WORK ITEM
Collect all lines below with the string "grid".

INPUT DATA
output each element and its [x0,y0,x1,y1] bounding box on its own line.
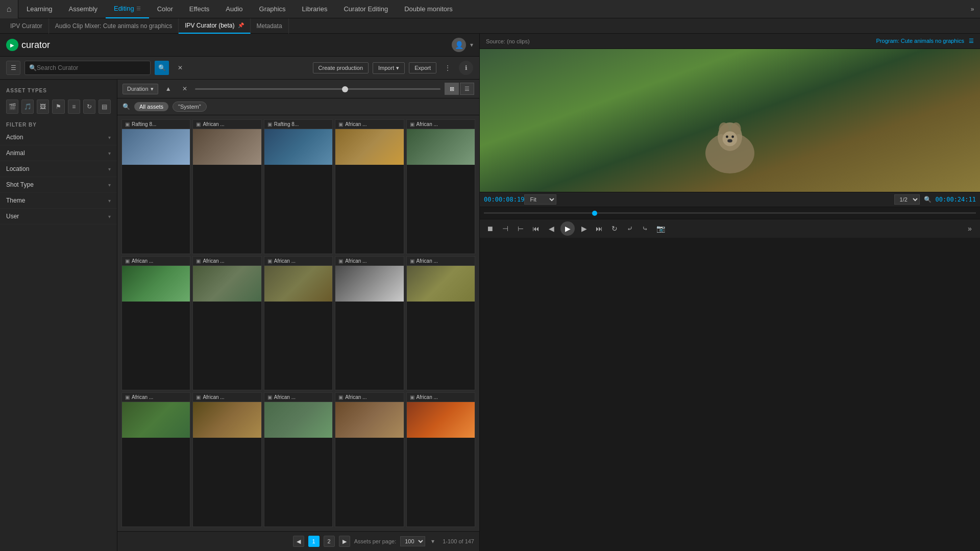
next-page-button[interactable]: ▶ [339,536,350,547]
media-grid: ▣Rafting 8... ▣African ... ▣Rafting 8...… [117,115,479,531]
filter-button[interactable]: ☰ [6,61,20,75]
list-item[interactable]: ▣African ... [335,119,404,254]
list-item[interactable]: ▣African ... [192,392,261,527]
mark-in-button[interactable]: ⊣ [499,222,511,235]
tag-all-assets[interactable]: All assets [134,102,168,111]
grid-view-button[interactable]: ⊞ [445,83,459,95]
go-to-end-button[interactable]: ⏭ [593,222,605,235]
list-item[interactable]: ▣African ... [406,392,475,527]
sort-ascending-button[interactable]: ▲ [162,83,175,95]
asset-icon-folder[interactable]: ▤ [99,99,111,114]
overwrite-button[interactable]: ⤷ [639,222,651,235]
filter-location[interactable]: Location ▾ [0,161,117,177]
expand-chevron-icon[interactable]: ▾ [470,41,473,48]
filter-theme[interactable]: Theme ▾ [0,193,117,209]
program-settings-icon[interactable]: ☰ [969,38,974,44]
search-input[interactable] [37,64,146,71]
chevron-down-icon: ▾ [108,166,111,172]
loop-button[interactable]: ↻ [608,222,621,235]
list-item[interactable]: ▣Rafting 8... [121,119,190,254]
more-playback-button[interactable]: » [964,222,976,235]
nav-libraries[interactable]: Libraries [294,0,336,18]
filter-animal[interactable]: Animal ▾ [0,145,117,161]
page-select[interactable]: 1/2 2/2 [894,194,920,205]
nav-learning[interactable]: Learning [18,0,61,18]
slider-thumb[interactable] [342,86,348,92]
list-item[interactable]: ▣African ... [264,392,333,527]
asset-icon-marker[interactable]: ⚑ [52,99,64,114]
list-item[interactable]: ▣African ... [406,256,475,391]
list-item[interactable]: ▣African ... [335,392,404,527]
list-item[interactable]: ▣African ... [335,256,404,391]
nav-color[interactable]: Color [149,0,181,18]
insert-button[interactable]: ⤶ [624,222,636,235]
clip-icon: ▣ [125,258,130,264]
asset-icon-image[interactable]: 🖼 [37,99,49,114]
user-avatar[interactable]: 👤 [452,38,466,52]
duration-filter-button[interactable]: Duration ▾ [122,84,158,94]
nav-curator-editing[interactable]: Curator Editing [335,0,396,18]
asset-icon-list[interactable]: ≡ [68,99,80,114]
tab-metadata[interactable]: Metadata [251,18,289,34]
export-button[interactable]: Export [409,62,436,73]
view-buttons: ⊞ ☰ [445,83,474,95]
stop-button[interactable]: ⏹ [484,222,496,235]
filter-shot-type[interactable]: Shot Type ▾ [0,177,117,193]
per-page-select[interactable]: 100 50 25 [400,536,425,546]
grid-toolbar: Duration ▾ ▲ ✕ ⊞ ☰ [117,80,479,98]
camera-button[interactable]: 📷 [654,222,667,235]
tab-audio-clip-mixer[interactable]: Audio Clip Mixer: Cute animals no graphi… [49,18,179,34]
preview-header: Source: (no clips) Program: Cute animals… [480,34,980,49]
list-item[interactable]: ▣African ... [121,256,190,391]
prev-page-button[interactable]: ◀ [293,536,304,547]
cheetah-preview-image [679,100,781,182]
list-item[interactable]: ▣African ... [192,256,261,391]
media-thumbnail [407,129,475,165]
home-button[interactable]: ⌂ [0,0,18,18]
asset-icon-video[interactable]: 🎬 [6,99,18,114]
play-button[interactable]: ▶ [560,221,575,236]
nav-assembly[interactable]: Assembly [61,0,106,18]
tab-ipv-curator[interactable]: IPV Curator [4,18,49,34]
create-production-button[interactable]: Create production [313,62,369,73]
go-to-start-button[interactable]: ⏮ [530,222,542,235]
nav-double-monitors[interactable]: Double monitors [396,0,461,18]
media-thumbnail [407,402,475,438]
list-item[interactable]: ▣African ... [121,392,190,527]
page-1-button[interactable]: 1 [308,536,320,547]
chevron-down-icon: ▾ [108,135,111,140]
page-2-button[interactable]: 2 [324,536,335,547]
media-item-label: African ... [416,394,438,400]
fit-select[interactable]: Fit 100% 50% [524,194,556,205]
list-item[interactable]: ▣Rafting 8... [264,119,333,254]
asset-icon-audio[interactable]: 🎵 [21,99,34,114]
asset-icon-refresh[interactable]: ↻ [83,99,95,114]
scrubber-handle[interactable] [592,211,597,216]
search-button[interactable]: 🔍 [155,61,169,75]
list-item[interactable]: ▣African ... [264,256,333,391]
list-item[interactable]: ▣African ... [192,119,261,254]
nav-graphics[interactable]: Graphics [251,0,294,18]
list-view-button[interactable]: ☰ [460,83,474,95]
timeline-scrubber[interactable] [480,207,980,219]
tab-ipv-curator-beta[interactable]: IPV Curator (beta) 📌 [179,18,250,34]
list-item[interactable]: ▣African ... [406,119,475,254]
import-button[interactable]: Import ▾ [373,62,405,74]
search-clear-button[interactable]: ✕ [173,61,187,75]
duration-slider[interactable] [195,88,440,90]
nav-more-button[interactable]: » [965,0,980,18]
mark-out-button[interactable]: ⊢ [514,222,527,235]
tag-system[interactable]: "System" [173,102,206,112]
more-options-button[interactable]: ⋮ [440,61,455,75]
nav-effects[interactable]: Effects [181,0,218,18]
tag-search-icon: 🔍 [122,103,130,110]
filter-user[interactable]: User ▾ [0,209,117,224]
step-forward-button[interactable]: ▶ [578,222,590,235]
info-button[interactable]: ℹ [459,61,473,75]
filter-action[interactable]: Action ▾ [0,130,117,145]
nav-editing[interactable]: Editing ☰ [106,0,149,18]
clear-filter-button[interactable]: ✕ [179,83,191,95]
nav-audio[interactable]: Audio [217,0,251,18]
step-back-button[interactable]: ◀ [545,222,557,235]
clip-icon: ▣ [410,394,414,400]
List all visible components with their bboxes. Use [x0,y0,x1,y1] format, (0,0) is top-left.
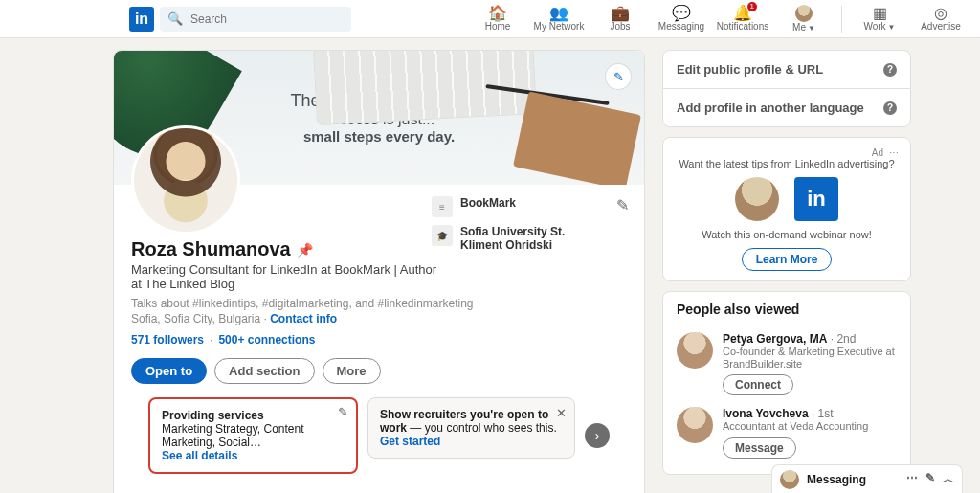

YOUR SOLUTION
media-grid: ▣Rafting 8... ▣African ... ▣Rafting 8...… [117,115,479,531]
grid-view-button[interactable]: ⊞ [445,83,459,95]
grid-toolbar: Duration ▾ ▲ ✕ ⊞ ☰ [117,80,479,98]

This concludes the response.